Instructions to follow:
Transcribe the records below exactly, from their first line through the line containing "Грузоперевозк". Omit every line after it.

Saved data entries

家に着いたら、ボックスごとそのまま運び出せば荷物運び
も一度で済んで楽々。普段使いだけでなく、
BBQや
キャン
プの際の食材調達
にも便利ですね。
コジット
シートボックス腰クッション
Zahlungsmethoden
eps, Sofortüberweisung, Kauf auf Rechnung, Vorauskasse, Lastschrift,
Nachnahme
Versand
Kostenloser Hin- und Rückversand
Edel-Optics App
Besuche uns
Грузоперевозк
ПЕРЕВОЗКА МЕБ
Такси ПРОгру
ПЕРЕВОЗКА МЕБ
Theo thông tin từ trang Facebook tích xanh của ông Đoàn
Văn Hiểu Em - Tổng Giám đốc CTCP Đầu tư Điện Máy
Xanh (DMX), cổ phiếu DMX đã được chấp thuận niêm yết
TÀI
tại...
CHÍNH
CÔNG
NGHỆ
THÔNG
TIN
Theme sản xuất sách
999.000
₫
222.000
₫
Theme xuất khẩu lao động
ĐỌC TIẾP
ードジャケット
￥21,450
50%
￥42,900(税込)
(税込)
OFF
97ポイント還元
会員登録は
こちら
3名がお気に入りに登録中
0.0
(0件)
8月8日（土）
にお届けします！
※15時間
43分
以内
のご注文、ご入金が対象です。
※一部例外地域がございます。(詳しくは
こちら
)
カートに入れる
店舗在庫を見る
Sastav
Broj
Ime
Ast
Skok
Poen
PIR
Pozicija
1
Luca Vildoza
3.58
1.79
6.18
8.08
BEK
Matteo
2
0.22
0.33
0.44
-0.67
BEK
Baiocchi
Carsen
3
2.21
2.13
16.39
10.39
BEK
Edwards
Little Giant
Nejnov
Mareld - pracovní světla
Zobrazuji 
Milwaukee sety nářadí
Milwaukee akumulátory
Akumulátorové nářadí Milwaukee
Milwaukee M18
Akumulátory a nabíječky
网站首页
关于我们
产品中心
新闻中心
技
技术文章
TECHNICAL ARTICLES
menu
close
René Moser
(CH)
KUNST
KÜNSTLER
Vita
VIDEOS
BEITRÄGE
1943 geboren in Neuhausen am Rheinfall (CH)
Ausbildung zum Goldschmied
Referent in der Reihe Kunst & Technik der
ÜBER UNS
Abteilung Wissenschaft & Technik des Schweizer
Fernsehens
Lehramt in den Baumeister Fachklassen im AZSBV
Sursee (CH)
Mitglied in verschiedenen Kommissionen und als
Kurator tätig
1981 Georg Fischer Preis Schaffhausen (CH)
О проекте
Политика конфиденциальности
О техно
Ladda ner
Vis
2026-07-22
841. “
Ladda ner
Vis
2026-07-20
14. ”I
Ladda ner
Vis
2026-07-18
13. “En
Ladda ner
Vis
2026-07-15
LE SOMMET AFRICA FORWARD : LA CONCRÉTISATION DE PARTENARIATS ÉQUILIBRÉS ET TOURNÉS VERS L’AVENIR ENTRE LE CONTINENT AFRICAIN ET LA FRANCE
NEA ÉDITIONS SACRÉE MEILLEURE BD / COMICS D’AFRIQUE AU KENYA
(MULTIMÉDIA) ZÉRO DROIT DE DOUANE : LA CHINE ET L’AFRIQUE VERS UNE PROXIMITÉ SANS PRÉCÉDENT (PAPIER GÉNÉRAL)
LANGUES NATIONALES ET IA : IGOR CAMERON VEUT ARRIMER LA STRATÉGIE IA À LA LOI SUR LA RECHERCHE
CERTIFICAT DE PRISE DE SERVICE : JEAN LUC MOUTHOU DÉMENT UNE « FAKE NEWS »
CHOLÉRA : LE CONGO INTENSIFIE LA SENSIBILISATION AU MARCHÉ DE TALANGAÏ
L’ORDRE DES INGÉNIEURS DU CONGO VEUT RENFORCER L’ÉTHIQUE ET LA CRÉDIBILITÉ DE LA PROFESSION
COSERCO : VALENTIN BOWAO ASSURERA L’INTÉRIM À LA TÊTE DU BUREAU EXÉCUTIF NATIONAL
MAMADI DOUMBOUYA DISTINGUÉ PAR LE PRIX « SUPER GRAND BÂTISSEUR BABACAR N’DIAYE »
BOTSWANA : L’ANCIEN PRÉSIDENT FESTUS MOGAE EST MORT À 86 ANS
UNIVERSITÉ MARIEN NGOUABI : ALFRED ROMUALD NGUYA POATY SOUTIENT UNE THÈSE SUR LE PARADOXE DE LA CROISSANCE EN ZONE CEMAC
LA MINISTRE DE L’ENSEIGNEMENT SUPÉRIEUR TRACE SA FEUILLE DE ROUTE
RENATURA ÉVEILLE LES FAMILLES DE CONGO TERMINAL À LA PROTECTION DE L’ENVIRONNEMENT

Exercise result:
家に着いたら、ボックスごとそのまま運び出せば荷物運び
も一度で済んで楽々。普段使いだけでなく、
BBQや
キャン
プの際の食材調達
にも便利ですね。
コジット
シートボックス腰クッション
Zahlungsmethoden
eps, Sofortüberweisung, Kauf auf Rechnung, Vorauskasse, Lastschrift,
Nachnahme
Versand
Kostenloser Hin- und Rückversand
Edel-Optics App
Besuche uns
Грузоперевозк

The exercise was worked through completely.